Broken optimize with multiple optional whitespace `\s`
Cherry opened this issue · 4 comments
This was first noticed in sindresorhus/eslint-plugin-unicorn#994
Optimising /\s?\s?/
results in an invalid regexp:
const {optimize} = require('regexp-tree');
const result = optimize(/\s?\s?/);
/*
_ast: {
type: 'RegExp',
body: { type: 'Alternative', expressions: [Array] },
flags: ''
},
_source: null,
_string: '/\\s?{2}/',
_regexp: null,
_extra: null
*/
The optimized result is /\s?{2}/
, which isn't valid and throws a Invalid regular expression: /\s?{2}/: Nothing to repeat
error. I believe \s{0,2}
would be the correct optimization here.
On further investigation, this appears to impact a lot of character classes - seemingly any recurring optional character classes. This is specifically caused by the combineRepeatingPatterns
transform.
/\w?\w?/
for example, as well as \r
, \n
, \v
, etc.
Thanks for the report, I'll try to take a look sooner in this issue, and would appreciate a PR in case 😄
In fact, to avoid syntax error that should be wrapped into non-capturing group -- /(?:\s?){2}/
, at which point I'm not sure if it's a good optimization.
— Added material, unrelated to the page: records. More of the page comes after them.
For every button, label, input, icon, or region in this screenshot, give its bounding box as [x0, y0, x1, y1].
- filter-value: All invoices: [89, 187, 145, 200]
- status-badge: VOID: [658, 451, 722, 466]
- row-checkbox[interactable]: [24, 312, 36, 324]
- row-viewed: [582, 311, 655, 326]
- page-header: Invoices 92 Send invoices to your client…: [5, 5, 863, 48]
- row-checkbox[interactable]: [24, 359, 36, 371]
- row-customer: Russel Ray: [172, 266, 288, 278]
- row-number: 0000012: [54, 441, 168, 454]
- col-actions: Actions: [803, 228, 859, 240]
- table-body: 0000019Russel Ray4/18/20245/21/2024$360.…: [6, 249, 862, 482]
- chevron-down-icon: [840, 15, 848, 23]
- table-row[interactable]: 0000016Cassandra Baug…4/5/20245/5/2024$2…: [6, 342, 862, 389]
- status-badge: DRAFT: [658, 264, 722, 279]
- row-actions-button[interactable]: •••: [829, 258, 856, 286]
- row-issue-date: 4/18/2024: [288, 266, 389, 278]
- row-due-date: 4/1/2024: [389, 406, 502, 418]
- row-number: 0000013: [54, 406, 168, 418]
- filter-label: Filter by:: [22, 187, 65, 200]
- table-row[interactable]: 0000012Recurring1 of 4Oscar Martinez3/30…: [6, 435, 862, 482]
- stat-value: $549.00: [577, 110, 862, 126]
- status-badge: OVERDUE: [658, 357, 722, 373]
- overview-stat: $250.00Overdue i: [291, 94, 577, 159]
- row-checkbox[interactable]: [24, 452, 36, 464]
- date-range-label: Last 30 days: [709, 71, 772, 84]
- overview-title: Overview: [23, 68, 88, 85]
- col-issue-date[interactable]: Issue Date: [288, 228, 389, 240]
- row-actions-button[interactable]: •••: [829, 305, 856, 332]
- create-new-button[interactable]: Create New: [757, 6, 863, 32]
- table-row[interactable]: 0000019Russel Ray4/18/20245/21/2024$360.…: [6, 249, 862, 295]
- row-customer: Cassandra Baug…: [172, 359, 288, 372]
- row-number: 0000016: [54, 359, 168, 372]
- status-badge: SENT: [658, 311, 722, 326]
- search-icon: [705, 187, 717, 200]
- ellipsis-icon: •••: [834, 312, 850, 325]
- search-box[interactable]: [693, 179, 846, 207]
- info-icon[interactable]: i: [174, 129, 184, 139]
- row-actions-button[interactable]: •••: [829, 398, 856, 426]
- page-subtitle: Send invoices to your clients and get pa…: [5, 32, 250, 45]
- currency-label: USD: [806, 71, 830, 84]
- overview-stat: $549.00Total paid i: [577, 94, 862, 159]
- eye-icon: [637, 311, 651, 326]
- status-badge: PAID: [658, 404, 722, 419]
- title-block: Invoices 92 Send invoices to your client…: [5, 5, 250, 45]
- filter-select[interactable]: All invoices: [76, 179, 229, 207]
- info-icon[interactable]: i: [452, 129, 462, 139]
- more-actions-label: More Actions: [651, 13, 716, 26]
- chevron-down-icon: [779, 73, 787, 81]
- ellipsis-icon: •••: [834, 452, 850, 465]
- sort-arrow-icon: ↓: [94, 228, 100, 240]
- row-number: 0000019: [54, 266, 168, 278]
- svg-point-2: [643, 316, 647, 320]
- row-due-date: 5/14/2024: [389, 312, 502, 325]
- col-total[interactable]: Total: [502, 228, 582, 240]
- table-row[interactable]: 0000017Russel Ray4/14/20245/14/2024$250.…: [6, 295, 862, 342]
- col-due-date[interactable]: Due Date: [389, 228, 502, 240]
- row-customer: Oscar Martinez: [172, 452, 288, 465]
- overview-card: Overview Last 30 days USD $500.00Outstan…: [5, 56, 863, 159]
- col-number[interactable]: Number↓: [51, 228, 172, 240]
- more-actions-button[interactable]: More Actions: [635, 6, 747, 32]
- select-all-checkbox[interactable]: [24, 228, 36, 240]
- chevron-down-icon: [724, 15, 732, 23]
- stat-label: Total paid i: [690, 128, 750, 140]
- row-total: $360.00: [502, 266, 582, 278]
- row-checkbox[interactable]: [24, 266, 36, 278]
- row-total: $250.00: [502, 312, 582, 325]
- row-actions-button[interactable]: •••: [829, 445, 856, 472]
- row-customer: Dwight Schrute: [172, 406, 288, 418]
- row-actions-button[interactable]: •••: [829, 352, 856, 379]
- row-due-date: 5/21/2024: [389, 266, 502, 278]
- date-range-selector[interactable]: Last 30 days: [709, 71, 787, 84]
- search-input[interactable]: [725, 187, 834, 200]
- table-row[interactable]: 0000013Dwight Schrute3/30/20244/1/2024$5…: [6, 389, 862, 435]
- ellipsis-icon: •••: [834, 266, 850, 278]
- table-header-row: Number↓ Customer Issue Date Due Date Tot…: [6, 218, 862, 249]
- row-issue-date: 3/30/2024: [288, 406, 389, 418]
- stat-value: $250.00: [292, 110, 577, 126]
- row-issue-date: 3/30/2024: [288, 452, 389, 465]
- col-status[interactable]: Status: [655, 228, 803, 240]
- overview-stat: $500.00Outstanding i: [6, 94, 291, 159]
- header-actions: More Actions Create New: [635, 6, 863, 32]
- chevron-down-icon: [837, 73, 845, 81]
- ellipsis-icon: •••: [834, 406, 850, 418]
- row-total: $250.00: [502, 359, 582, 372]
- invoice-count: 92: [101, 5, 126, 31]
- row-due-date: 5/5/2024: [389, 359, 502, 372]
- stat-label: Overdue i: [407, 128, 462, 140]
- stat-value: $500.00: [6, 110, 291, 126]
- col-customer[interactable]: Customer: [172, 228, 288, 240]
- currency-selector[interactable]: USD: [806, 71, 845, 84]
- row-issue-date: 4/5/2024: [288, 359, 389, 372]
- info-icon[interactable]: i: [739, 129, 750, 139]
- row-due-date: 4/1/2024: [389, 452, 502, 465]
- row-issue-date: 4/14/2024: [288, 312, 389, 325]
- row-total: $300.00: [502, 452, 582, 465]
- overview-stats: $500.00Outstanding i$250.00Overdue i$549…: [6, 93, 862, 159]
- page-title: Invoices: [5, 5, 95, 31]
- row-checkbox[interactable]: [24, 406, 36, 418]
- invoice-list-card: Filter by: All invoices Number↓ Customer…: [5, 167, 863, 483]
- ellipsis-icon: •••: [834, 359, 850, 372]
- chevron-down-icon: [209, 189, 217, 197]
The easiest way is just to skip these classes from optimization, or (more complicated) -- to wrap them into the non-capturing group as long as they are repeated more than two times.
EDIT: yeah, \s{0,2}
would work and the correct transform.
The quantifiersMerge
correctly translates /\s?\s?/
into /\s{0,2}/
, but then it's got reverted back to the original since resulting is longer, and then it fails in combineRepeatingPatterns
.
So the /\s?\s?\s?/
works fine and is /\s{0,3}/
since it's shorter.
Fixed in 0421d57 and v0.1.22
.